Combination of paliperidone and AG-401 inhibited osteosarcoma progression in organoid and PDX models (A) Diagram depicting the workflow of drug synergy assay and establishment of PDX models and organoids. (B and C) Cell viability (B) and Bliss score (C) for paliperidone and AG-401 combined treatment. (D) Cell viability of organoids derived from patient 1 (P1) treated with paliperidone (8 μM), AG-401 (22 μM), or combination (paliperidone: 5 μM, AG-401: 10 μM) (n = 3). (E) Representative images showing organoids derived from patient and treated with paliperidone, AG-401, or combination.
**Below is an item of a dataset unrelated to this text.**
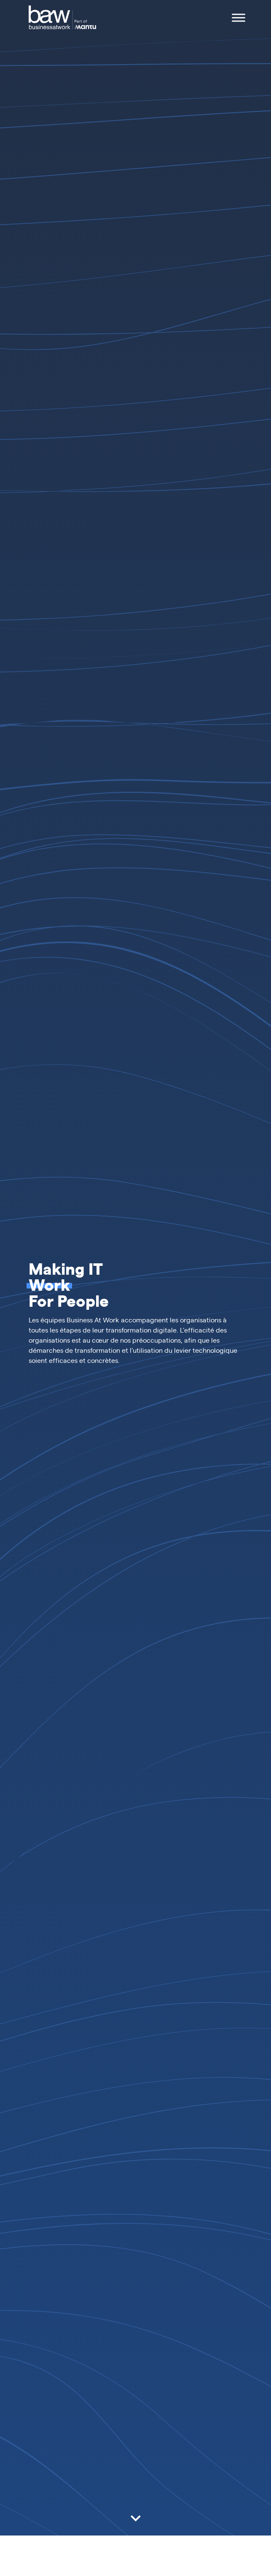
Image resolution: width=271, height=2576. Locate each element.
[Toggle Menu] (238, 18)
Scale bars: 200 μm. (F) Quantification of area of organoids derived from patient 1 (P1) treated with paliperidone, AG-401, or combination.. (G and H) Tumor growth (G) and survival (H) of the PDX model treated with paliperidone (2 mg/kg daily, i.p.), AG-401 (5 mg/kg daily, i.p.), or combination (paliperidone: 1 mg/kg daily, i.p., AG-401: 2.5 mg/kg daily, i.p.) (n = 5 per group). (I) Body weight of the PDX model treated with paliperidone, AG-401, or combination (n = 5 per group). (J) Representative IHC images showing the expression of NAT10, ATF4, ASNS, and Ki-67 in the PDX model. Scale bars: 50 μm (left), 25 μm (right) (n = 5 per group). Data are presented as the mean ± SD. ∗p < 0.05, ∗∗p < 0.01, ∗∗∗p < 0.001, and ∗∗∗∗p < 0.0001, by one-way ANOVA with Dunnett’s multiple comparisons test (F and J), two-way ANOVA with Dunnett’s multiple comparisons test (D), and log-rank tests (H).